Working with Rodale Institute researchers, Dr. Victor N. Bushamuka (a World Bank Graduate Research Fellow) implemented the study using the video camera process developed by his advisor, Cornell’s Dr. Richard W. Zobel. From 1989 to 1991, data points were taken from three sites at the Rodale Institute and two sites in New York to see how alternative agricultural practices affect the root system. To date this work is only published as a Cornell University thesis despite its novel method and dramatic results. ("Response of maize root growth to tillage, fertilization, and weed control systems under conventional and sustainable cropping systems.” 1993. Master’s Thesis. 181pp.)

Coming to grips with an inconvenient truth

You would think that a study like this would be enthusiastically publicized, analyzed and debated, but this has not been the case. The data irrefutably supports a startling conclusion: alternative agricultural practices support dramatically increased root growth. I believe this challenging conclusion is why these findings haven’t yet made their way into scientific literature.

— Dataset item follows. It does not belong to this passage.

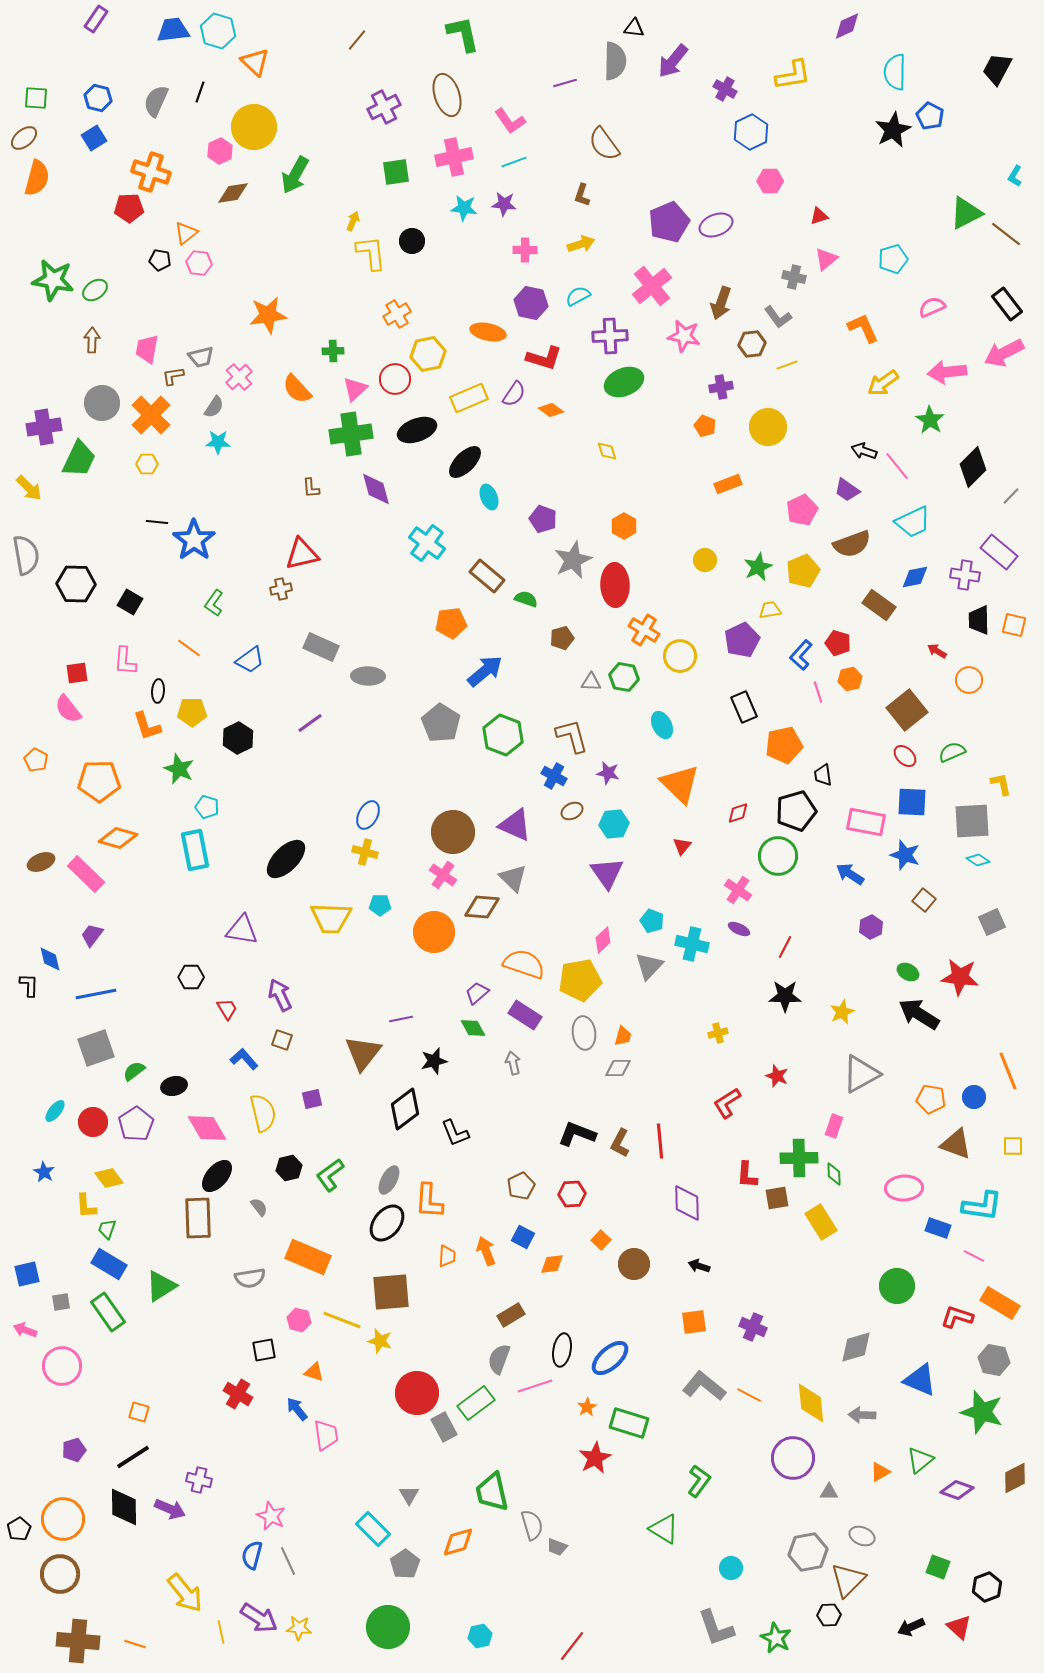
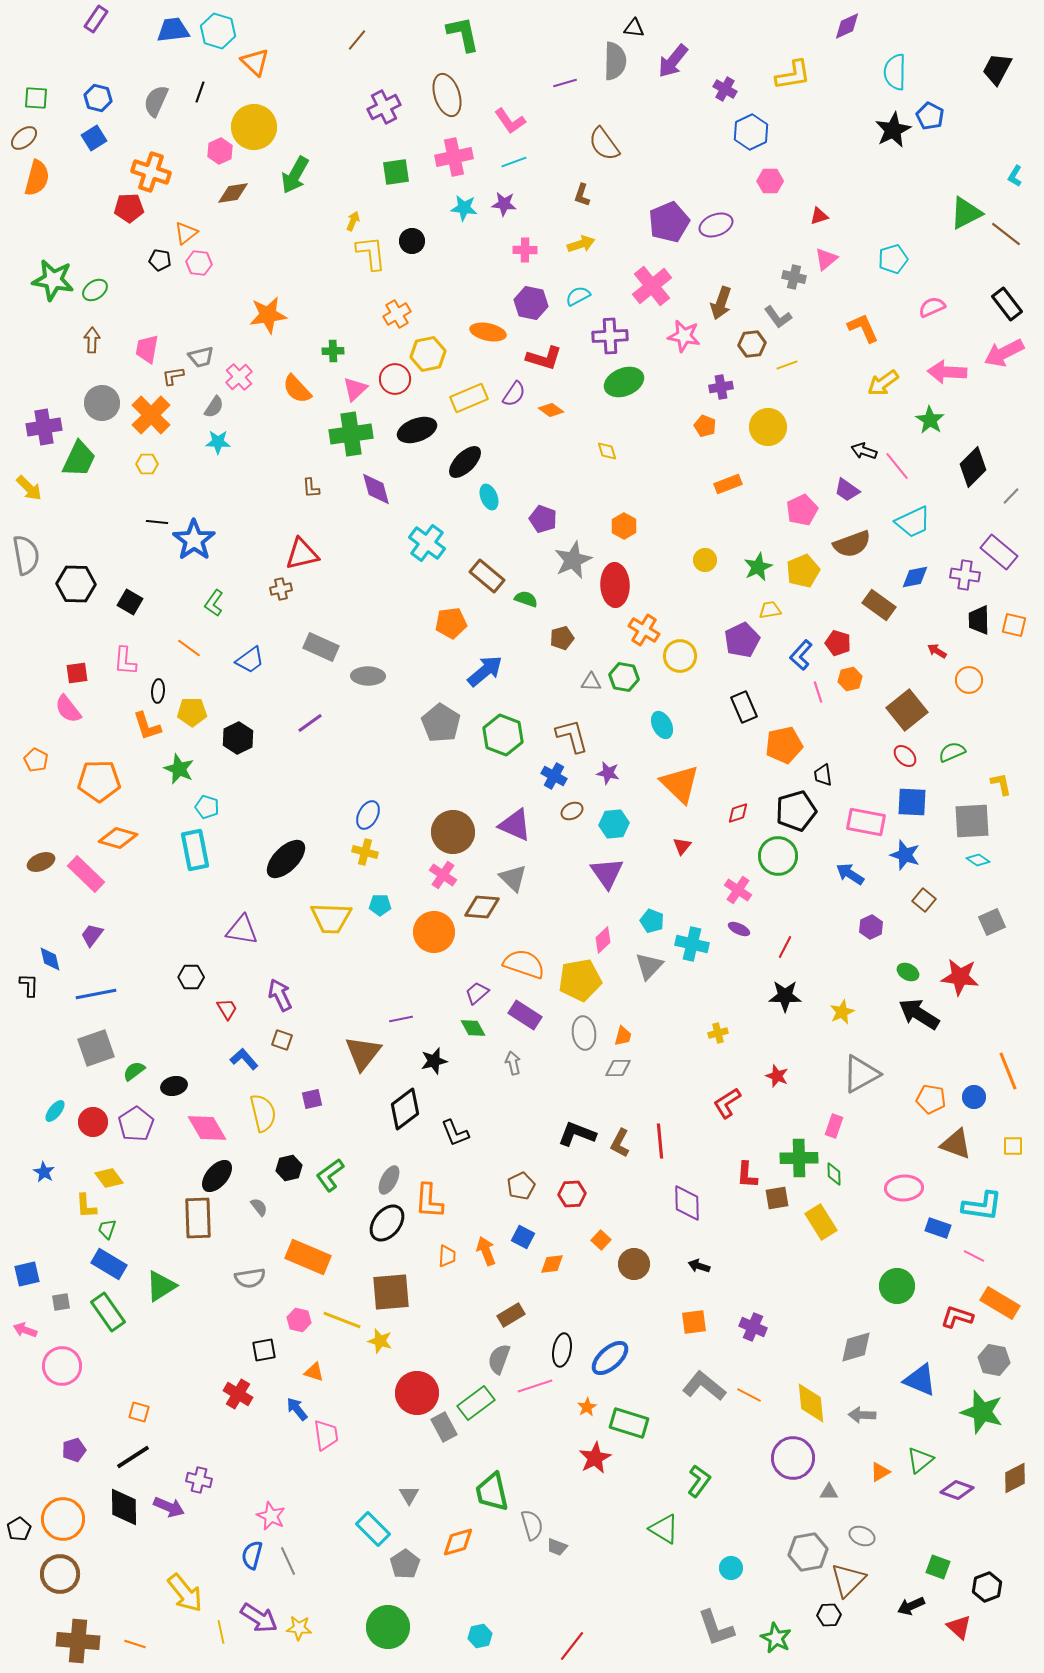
pink arrow at (947, 372): rotated 9 degrees clockwise
purple arrow at (170, 1509): moved 1 px left, 2 px up
black arrow at (911, 1627): moved 21 px up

This is science that deserves to make an impact, but first it has to escape the thesis section of the Cornell Library. So here goes:

The FST is our long-term trial comparing three cash-grain systems: two organic rotations and one non-organic, corn-soybean rotation, based on the current recommendations for soybean and cash-grain corn production from The Pennsylvania State University. Compared in randomized and replicated plots are an organic system where manure supplies fertility, an organic system where legume crops provide fertility and the “conventional” cash-grain system.

The FST results reported by Zobel and Bushamuka showed that the livestock (manure) organic system and the legume organic systems both significantly increased the presence of lateral corn roots. The manure system doubled the lateral roots of conventional corn and soybeans measured in the first 25 cm (10 inches) of soil. In just 10 years of organic transition management (1981-1991), the amounts of roots were sharply increased in both organic systems compared to the conventional corn/soybean row-crop system.

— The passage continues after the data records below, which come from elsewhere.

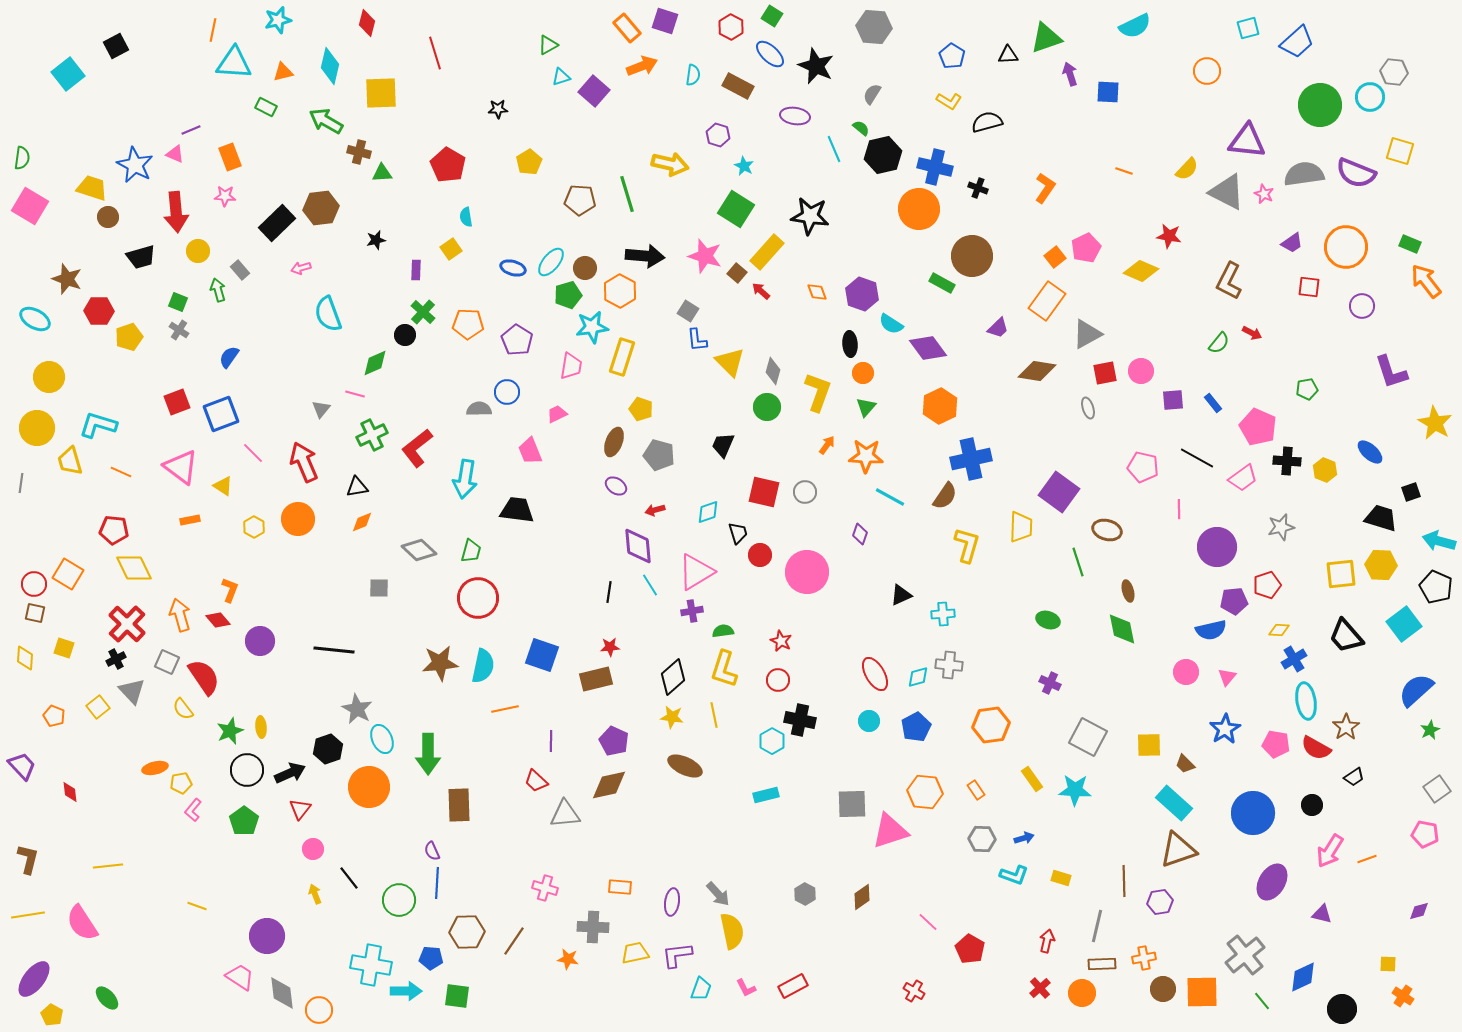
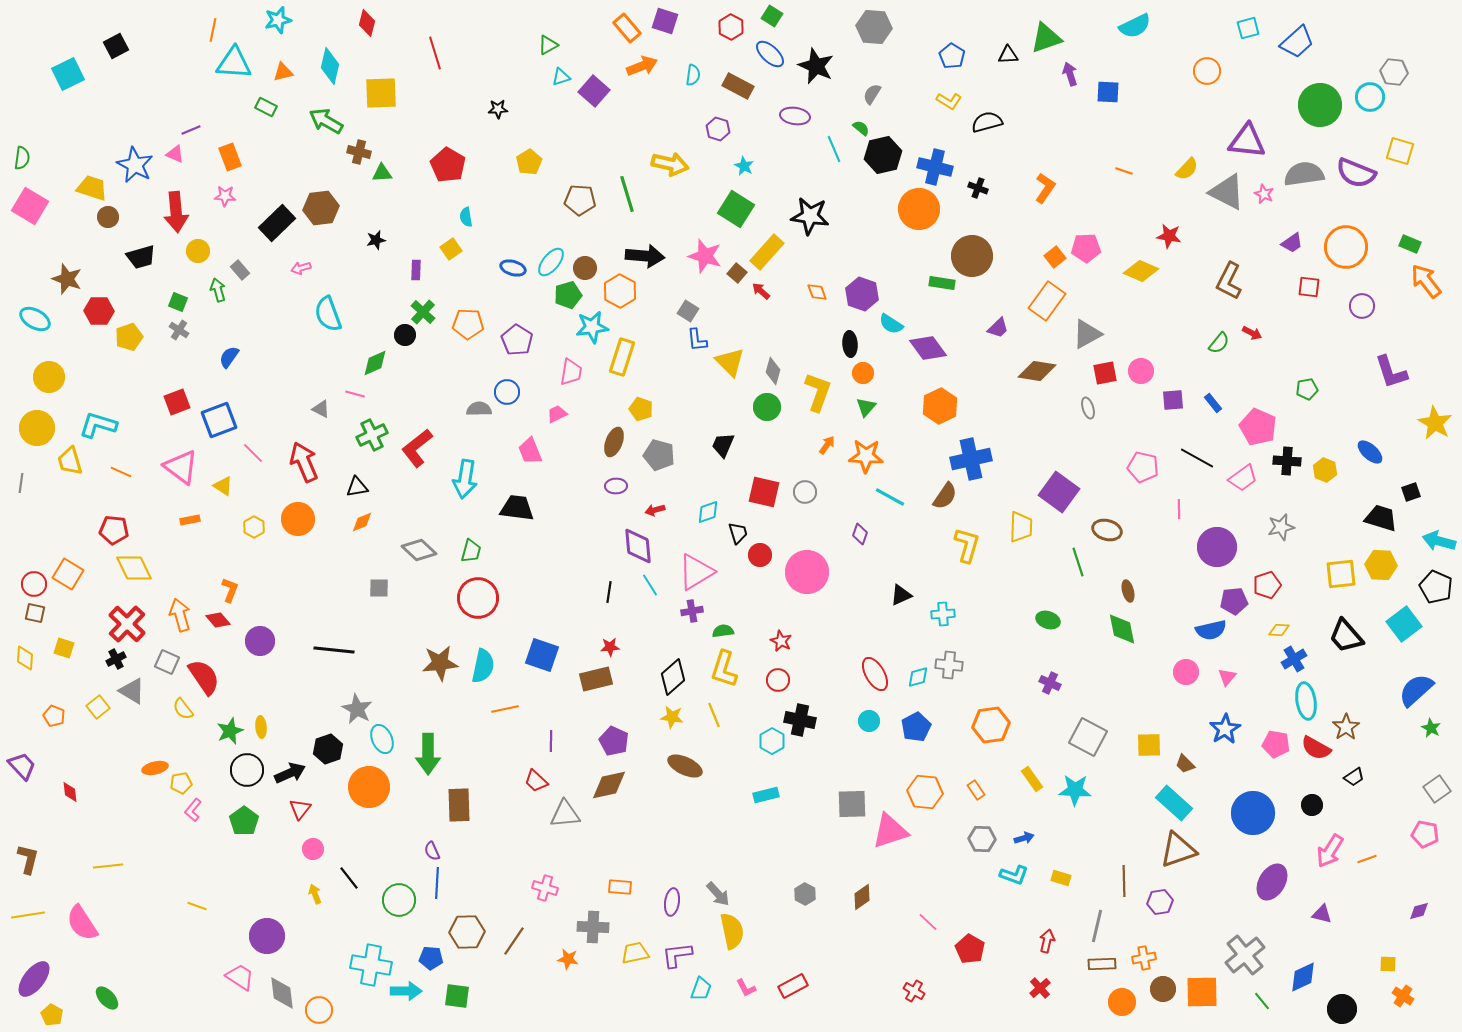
cyan square at (68, 74): rotated 12 degrees clockwise
purple hexagon at (718, 135): moved 6 px up
pink pentagon at (1086, 248): rotated 24 degrees clockwise
green rectangle at (942, 283): rotated 20 degrees counterclockwise
pink trapezoid at (571, 366): moved 6 px down
gray triangle at (321, 409): rotated 42 degrees counterclockwise
blue square at (221, 414): moved 2 px left, 6 px down
purple ellipse at (616, 486): rotated 35 degrees counterclockwise
black trapezoid at (517, 510): moved 2 px up
gray triangle at (132, 691): rotated 16 degrees counterclockwise
yellow line at (714, 715): rotated 10 degrees counterclockwise
green star at (1430, 730): moved 1 px right, 2 px up; rotated 18 degrees counterclockwise
orange circle at (1082, 993): moved 40 px right, 9 px down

Although it may seem obvious that roots are a good thing, there is a group of scientists that argue, conversely, that roots represent a waste of plant energy which could be better portioned to plant grain yield. This seems to me like saying legs are over-rated for running.

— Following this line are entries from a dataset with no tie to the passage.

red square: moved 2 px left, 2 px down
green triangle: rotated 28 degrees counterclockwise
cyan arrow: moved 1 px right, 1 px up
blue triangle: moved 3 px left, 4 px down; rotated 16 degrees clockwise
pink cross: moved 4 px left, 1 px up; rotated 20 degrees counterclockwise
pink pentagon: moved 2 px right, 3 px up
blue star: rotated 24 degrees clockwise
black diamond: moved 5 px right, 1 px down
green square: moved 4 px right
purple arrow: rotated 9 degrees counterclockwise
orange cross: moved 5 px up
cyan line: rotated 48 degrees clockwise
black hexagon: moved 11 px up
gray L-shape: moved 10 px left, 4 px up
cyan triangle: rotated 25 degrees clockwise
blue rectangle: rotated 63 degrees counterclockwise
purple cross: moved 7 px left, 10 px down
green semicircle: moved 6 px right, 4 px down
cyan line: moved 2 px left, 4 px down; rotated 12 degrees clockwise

It’s true, I suppose, that you wouldn’t need roots if you didn’t need to support the plant, feed the plant, and get water into the plant. However, under natural field conditions, those are real needs that crops have.

In data from the New York (Aurora) site, Zobel and Bushamuka looked at the factors of cultivation versus herbicide and manure versus fertilizer in all combinations. Like the Rodale Institute site, at Aurora it was evident that manure was superior to fertilizer for favoring lateral root density, and cultivation was superior to herbicide.

Most dramatic was the data results showing that combining the impacts of fertilizer and herbicide applications proved synergistically negative for corn root proliferation at the 30-cm (12-inch) depth.

Looking at the devastating reduction of roots when fertilizer is combined with herbicide in these samples, we can appreciate the wisdom of the early organic pioneers who disliked reliance on chemical inputs and advised against their use. Indeed, long-term experimentation and experience would show a wide range of subtle negative side-effects not originally envisioned by the proponents of these “crop protection and enhancement materials” at the beginning of their unplanned experiment with the food system.

If I were a farmer entering a drought—or a corn plant, for that matter—I would like the cushion of having more, not fewer, roots. Considering there are thousands of synthetic chemicals that interact with each other in unknown ways, the best way to avoid unexpected negative consequences from these is to avoid and reduce their use. Even their proponents look at them more and more as necessary evils rather than as the easy solutions they once thought.

As long as roots have the last say, using more natural biological management techniques and fewer chemical inputs is the way to improve plant responses to the growing environment as we know it.